Sie hatte überlaut gesprochen. Die Kranke, die vorhin der gleichmäßige Wechsel der zwei Stimmen allmählich eingeschläfert hatte, fuhr empor und blickte mit weit aufgerissenen Augen um sich. Besorgt eilte der Doctor an das Bett; er reichte ihr die Medicin und legte sanft die Hand auf ihre Stirn. Unter dieser Berührung sanken die erschreckten Augen wieder zu. Hätte sie ahnen können, die arme Leidende, welchen Sturm sie über den unglücklichen Mann heraufbeschworen, sie, die bis dahin Alles aufgeboten hatte, um den unheilvollen Bruch zu verhindern!

„Ich muß Dich ernstlich bitten, die Kranke nicht mehr zu stören,“ sagte der Doctor, den Kopf in das Zimmer zurückwendend; noch beugte er sich über das Bett und seine Hand lag auf Henriettens Stirn.

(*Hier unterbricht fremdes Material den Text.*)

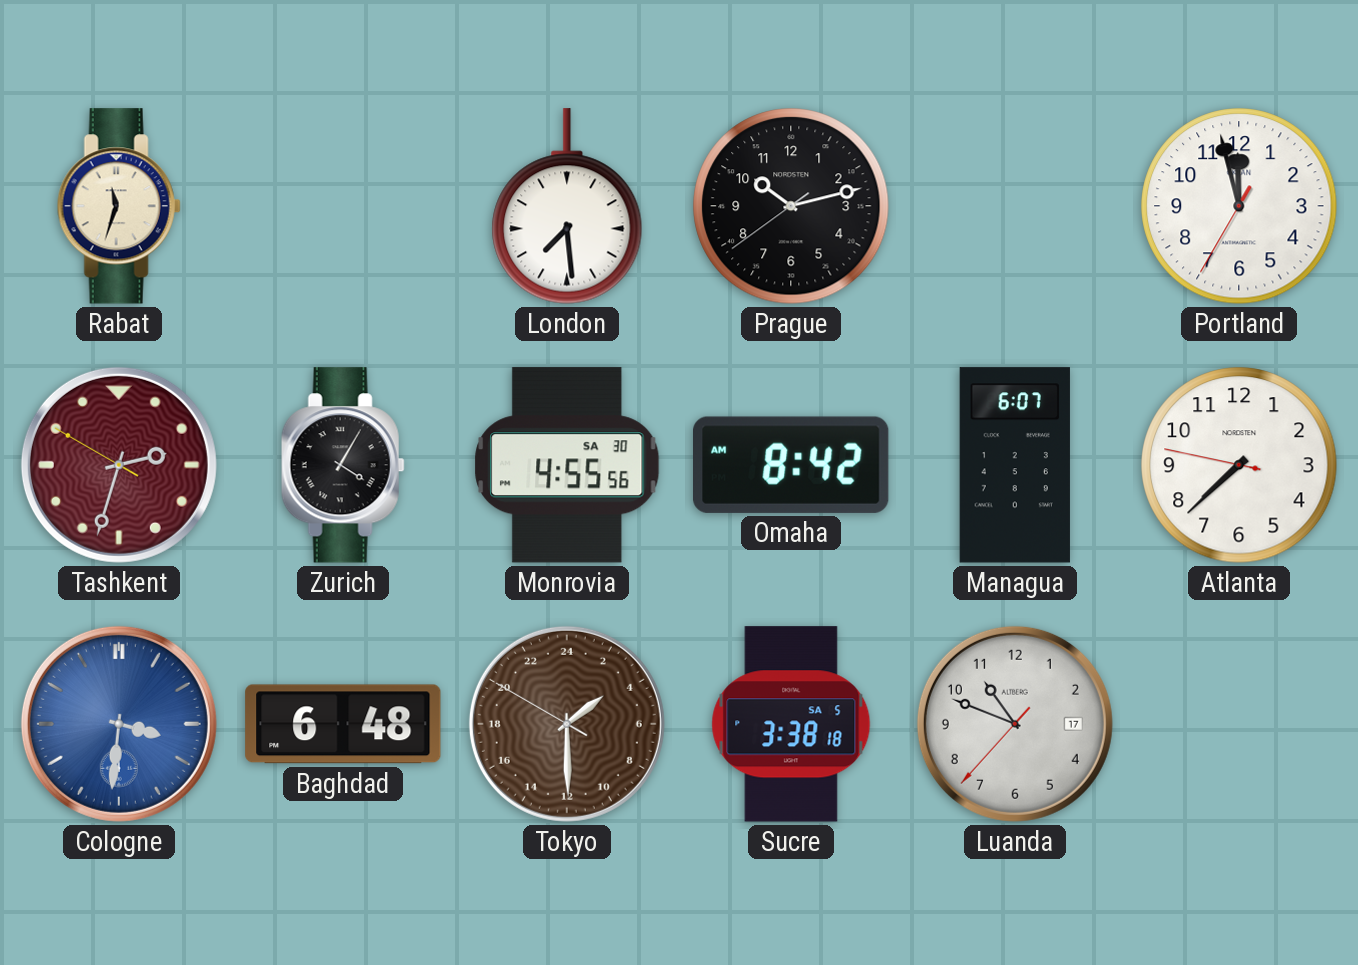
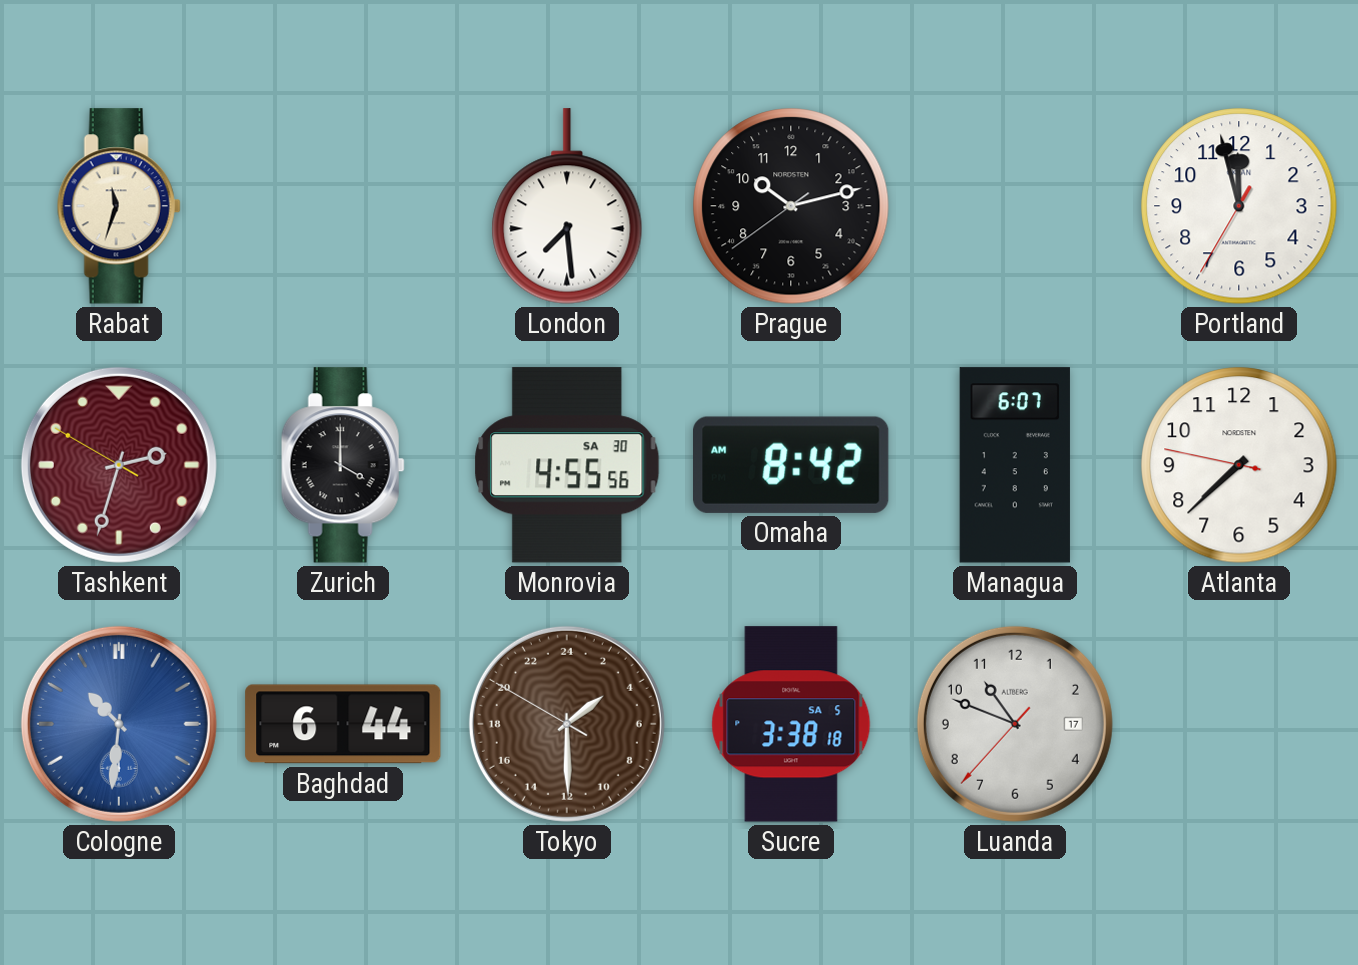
Zurich: 4:05 -> 4:00
Cologne: 3:31 -> 10:31
Baghdad: 6:48 -> 6:44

„Ich wüßte auch nichts mehr zu sagen,“ versetzte Flora mit einem mißlungenen Spottlächeln und zog die Handschuhe aus der Tasche. „Wir sind zu Ende, wie Du nach Deinen verletzenden Aussprüchen selbst wissen wirst – ich bin frei –“

„Weil ich Dir ein Talent abspreche, auf welches Du Dich capricirst?“ fragte er, mit äußerster Ueberwindung die Stimme dämpfend. Jetzt gewann die Entrüstung die Oberhand in ihm; er stand plötzlich in seiner ganzen imposanten Größe da. Alles, was ihn zuweilen so jünglingshaft erscheinen ließ, der sanfte, treue Blick, die von edler Bescheidenheit und Geduld zeugenden Geberden – Alles war verschwunden; er war ein zürnender, empörter Mann. „Ich frage Dich, um wen ich geworben habe, um die Schriftstellerin, oder um Flora Mangold? Als diese Letztere, und nur als diese hast Du damals Deine Hand in die meine gelegt, recht wohl wissend, daß ich zu denen gehöre, die ihre Frau einzig und allein für sich und ein stillbeglücktes Familienleben, nicht aber als ein in der Welt herumflackerndes Irrlicht haben wollen. Du hast das gewußt; Du hast Dich damals befleißigt, mir das zu werden; Du bist in Deiner sanguinischen Art weit darüber hinausgegangen – denn daß Du selbst die rußigen Töpfe in die Hand nehmen solltest, wie Du in übertriebenem Eifer gethan, würde ich ja nie von Derjenigen verlangen, die das geistig belebende Element, mein Stolz, meine mitfühlende, mitringende Gefährtin in meinem Daheim werden soll.“

Er schöpfte tief Athem; nicht ein einziges Mal wichen die strafenden Augen von dem schönen Mädchen, das jetzt so klein und erbärmlich, so unscheinbar vor ihm stand und sich vergebens abmühte, die kühne, trotzig herausfordernde Haltung standhaft zu behaupten.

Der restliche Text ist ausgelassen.